Его взгляд скользил по предметам обстановки. Резная горка с фарфоровыми фигурками, веджвудским столовым сервизом, безумно дорогим кузнецовским фарфором. Он ничего не покупал наобум. За небольшую плату консультировался у пожилого, постепенно спивающегося специалиста Акима Мироновича. Недавно Карликов узнал, что деньги можно вкладывать не только в золото, антиквариат, недвижимость, но и в книги.
Как-то он увидел в букинистическом магазине серую брошюрку с идиотским названием «Небесные верблюжата». Имя автора – Елена Гуро – ничего Карликову не говорило. Стоила эта брошюрка под шестьсот баксов. Вскоре по рекомендации продавца «Букиниста», толстомордого Альберта, он нашел консультанта и в этой области – слегка картавящего старичка библиофила с седой бороденкой. Михаил Львович долго мог объяснять, что значат для человечества книги «Садок судей», «Танго с коровами». Нужно быть полными идиотами, чтобы так называть книги, – в этом Карликова никто не мог переубедить. Но еще большими идиотами надо быть, чтобы платить за эту галиматью, которую не заставишь прочитать ни одного человека, если, конечно, он не обладатель справки от психиатра, сотни тысяч и даже миллиона долларов, а именно во столько оцениваются они на международных аукционах. Сам Карликов такого собачьего бреда никогда не читал. Но эти серые брошюры двадцатых годов были очень хорошим вложением капитала.
Карликов зевнул, повел плечами, опять зевнул, сунул ноги в тапочки фирмы «Симод».
– Валентина, я иду пить кофе.
Холеный пушистый ленивый кот Семен Семенович, коротко – Сэм, потянулся и прошествовал в комнату. Его дымчатый хвост распушился и стал чуть ли не толще туловища. Неожиданно резво Сэм вспрыгнул на крышку довоенного немецкого пианино «Schmidt und Sohn», оттуда фыркнул на американского кокера Армстронга, с которым был вынужден делить эту квартиру.
– Я тебе!.. – Карликов лениво погрозил пальцем пушистому любимцу.
С кухни доносился неповторимый аромат только что сваренного свежесмолотого кофе, предварительно поджаренного в духовке по всем правилам.
Карликов примостился на красном, гармонирующем с белой кухонной мебелью диванчике. Кухня была оборудована по высшему классу. Комбайн, машинка для открывания консервов, кофемолка с дистанционным управлением. Валентина шага теперь не сделает без всей этой техники. Тарелку не вымоет, если вдруг заело моечную машину «Крупс». Так и должно быть.
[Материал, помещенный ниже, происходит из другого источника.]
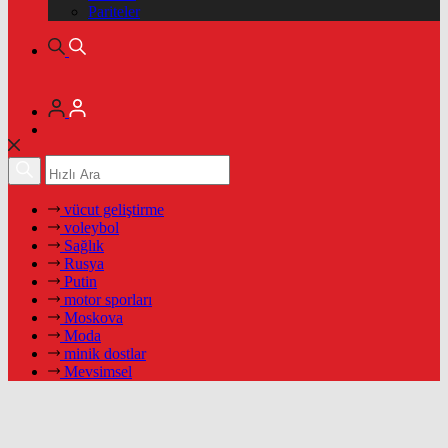
Pariteler
vücut geliştirme
voleybol
Sağlık
Rusya
Putin
motor sporları
Moskova
Moda
minik dostlar
Mevsimsel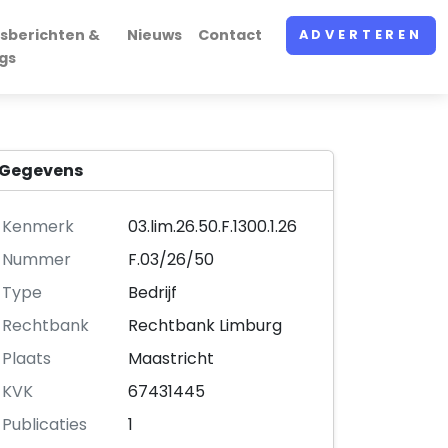
sberichten &
Nieuws
Contact
ADVERTEREN
gs
Gegevens
Kenmerk
03.lim.26.50.F.1300.1.26
Nummer
F.03/26/50
Type
Bedrijf
Rechtbank
Rechtbank Limburg
Plaats
Maastricht
KVK
67431445
Publicaties
1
Прошли те времена, когда нужно было скрывать свои деньги. Теперь никого ничто не волнует. Никого не интересует, на какие такие шиши возводит обычный русский бармен Карликов под городом дом с пятью балконами. И никого не колышет, что у Карликова новенький «Вольво» и еще «девятка». Раньше обэхээсники при самом лучшем к нему отношении все равно встали бы на дыбы: зарвался, мерзавец! Самые крутые цеховики скромно ездили на «Запорожцах», и не горел у них в груди пламень амбиций, потому что знали – высовываются только дураки, которым надоела свобода. Это шелупонь всякая, кепкари кавказские, норовила на «Форде» или «Волге» подкатить, да и то боялась. Сейчас все, проехали. Сколько напер – можешь все напоказ выставить. Если рэкета не боишься.
Карликов вытянул ноги. Обычно после смены они гудят и ноют. Не так-то легко простоять несколько часов. За просто так деньги не платят… Он подумал, что любит эту жизнь, и не против, если она протянется как можно дольше. Поэтому он в последнее время вплотную занялся здоровьем. Валентина тоже была солидарна с ним. Они не пили, не курили. Лишь изредка он позволял себе выкурить сигаретку «Данхилл» да вечерком пропустить глоток коньяку «Двин», «Реми Мартин», на крайний случай полстаканчика портвейна «Крымский южнобережный». Каждый год – санаторий, где тщательнейшим образом выполнял все назначения врачей. Два раза в неделю – бассейн с услугами Эльзы, прекрасной массажистки. Ну а еще для успокоения нервов в прошлом году – круиз по Средиземному морю на пароходе «Тарас Шевченко» в каюте люкс. В этом году будет Италия. Почему известный режиссер сказал, что так жить нельзя? Так жить можно!
Карликов благоговел перед стильной жизнью и хорошими вещами. Он много думал над этими вопросами. Он не отрицал, что существуют вершины духа, экстаз и просветление через отречение от мирских благ. Он понимал, что есть люди, живущие высокими, воистину духовными интересами, быть может, более полнокровно. Пусть себе летают в космос, покоряют океанские глубины, делают научные открытия, медитируют при луне или изводят себя постом. Каждому свое. Кесарю – кесарево, а слесарю – слесарево. Карликов трезво оценивал себя, нередко подшучивал над своей фамилией. Великанову – великаново, а Карликову – карликово. Он – торгаш. Ради хорошей еды, хороших вещей, веселого времяпрепровождения он плюнул на свою первую профессию, отказался от аспирантуры, от мысли стать ученым-химиком, хотя у него были явные способности.
Он устроился в магазин. В обычный продовольственный магазин обычным продавцом. Умный, обаятельный, напористый, образованный, вскоре он стал завсекцией, потом завмагом. Подворовывал потихоньку, получал раз в восемь больше, чем на прошлой работе. Но когда стал начальником, будто с цепи сорвался. Когда все само пошло в руки, захотелось хапать больше и больше. Он потерял чувство меры. Познакомился с очень солидными людьми, машинами принимал левый товар, крутил большие средства. И едва не сломал себе шею. Влетел. В Ленинграде началось крупное хозяйственное дело, которое концом зацепило и его. Просидел год в СИЗО.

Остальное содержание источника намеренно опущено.